### TASK PROMPT
Every line of the data below should be printed exactly. Nothing may be dropped.

== DATA PROVIDED ==

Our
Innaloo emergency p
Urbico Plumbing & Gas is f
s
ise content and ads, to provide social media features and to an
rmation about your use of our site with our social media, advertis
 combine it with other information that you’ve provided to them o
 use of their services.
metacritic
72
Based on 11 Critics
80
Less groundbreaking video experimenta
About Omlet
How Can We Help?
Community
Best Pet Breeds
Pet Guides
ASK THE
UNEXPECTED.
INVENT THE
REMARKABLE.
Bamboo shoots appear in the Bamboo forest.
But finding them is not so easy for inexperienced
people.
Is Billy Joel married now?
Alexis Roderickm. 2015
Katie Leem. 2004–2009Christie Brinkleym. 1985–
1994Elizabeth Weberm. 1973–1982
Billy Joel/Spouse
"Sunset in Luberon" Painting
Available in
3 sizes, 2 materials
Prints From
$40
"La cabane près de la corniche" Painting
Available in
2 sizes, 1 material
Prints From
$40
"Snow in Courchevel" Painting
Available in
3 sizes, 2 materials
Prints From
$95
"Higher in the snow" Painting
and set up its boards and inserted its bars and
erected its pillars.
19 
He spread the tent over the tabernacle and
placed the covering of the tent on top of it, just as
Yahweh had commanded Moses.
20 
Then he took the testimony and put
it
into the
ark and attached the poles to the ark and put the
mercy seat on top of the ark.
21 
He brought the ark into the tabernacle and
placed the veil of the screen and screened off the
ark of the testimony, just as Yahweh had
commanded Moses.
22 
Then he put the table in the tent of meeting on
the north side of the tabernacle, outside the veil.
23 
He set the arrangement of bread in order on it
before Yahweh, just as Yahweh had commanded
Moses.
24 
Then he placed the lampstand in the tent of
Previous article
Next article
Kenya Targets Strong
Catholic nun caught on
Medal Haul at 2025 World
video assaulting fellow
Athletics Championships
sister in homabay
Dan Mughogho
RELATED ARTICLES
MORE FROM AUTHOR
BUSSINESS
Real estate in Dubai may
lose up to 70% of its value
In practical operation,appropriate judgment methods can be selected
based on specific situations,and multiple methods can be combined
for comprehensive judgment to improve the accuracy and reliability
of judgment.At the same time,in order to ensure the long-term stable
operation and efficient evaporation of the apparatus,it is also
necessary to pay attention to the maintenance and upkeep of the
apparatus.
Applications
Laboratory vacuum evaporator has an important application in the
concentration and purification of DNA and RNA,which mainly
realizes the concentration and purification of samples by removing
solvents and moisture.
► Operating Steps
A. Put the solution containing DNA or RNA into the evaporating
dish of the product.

===

### RESPONSE AREA
Our
Innaloo emergency p
Urbico Plumbing & Gas is f
s
ise content and ads, to provide social media features and to an
rmation about your use of our site with our social media, advertis
 combine it with other information that you’ve provided to them o
 use of their services.
metacritic
72
Based on 11 Critics
80
Less groundbreaking video experimenta
About Omlet
How Can We Help?
Community
Best Pet Breeds
Pet Guides
ASK THE
UNEXPECTED.
INVENT THE
REMARKABLE.
Bamboo shoots appear in the Bamboo forest.
But finding them is not so easy for inexperienced
people.
Is Billy Joel married now?
Alexis Roderickm. 2015
Katie Leem. 2004–2009Christie Brinkleym. 1985–
1994Elizabeth Weberm. 1973–1982
Billy Joel/Spouse
"Sunset in Luberon" Painting
Available in
3 sizes, 2 materials
Prints From
$40
"La cabane près de la corniche" Painting
Available in
2 sizes, 1 material
Prints From
$40
"Snow in Courchevel" Painting
Available in
3 sizes, 2 materials
Prints From
$95
"Higher in the snow" Painting
and set up its boards and inserted its bars and
erected its pillars.
19 
He spread the tent over the tabernacle and
placed the covering of the tent on top of it, just as
Yahweh had commanded Moses.
20 
Then he took the testimony and put
it
into the
ark and attached the poles to the ark and put the
mercy seat on top of the ark.
21 
He brought the ark into the tabernacle and
placed the veil of the screen and screened off the
ark of the testimony, just as Yahweh had
commanded Moses.
22 
Then he put the table in the tent of meeting on
the north side of the tabernacle, outside the veil.
23 
He set the arrangement of bread in order on it
before Yahweh, just as Yahweh had commanded
Moses.
24 
Then he placed the lampstand in the tent of
Previous article
Next article
Kenya Targets Strong
Catholic nun caught on
Medal Haul at 2025 World
video assaulting fellow
Athletics Championships
sister in homabay
Dan Mughogho
RELATED ARTICLES
MORE FROM AUTHOR
BUSSINESS
Real estate in Dubai may
lose up to 70% of its value
In practical operation,appropriate judgment methods can be selected
based on specific situations,and multiple methods can be combined
for comprehensive judgment to improve the accuracy and reliability
of judgment.At the same time,in order to ensure the long-term stable
operation and efficient evaporation of the apparatus,it is also
necessary to pay attention to the maintenance and upkeep of the
apparatus.
Applications
Laboratory vacuum evaporator has an important application in the
concentration and purification of DNA and RNA,which mainly
realizes the concentration and purification of samples by removing
solvents and moisture.
► Operating Steps
A. Put the solution containing DNA or RNA into the evaporating
dish of the product.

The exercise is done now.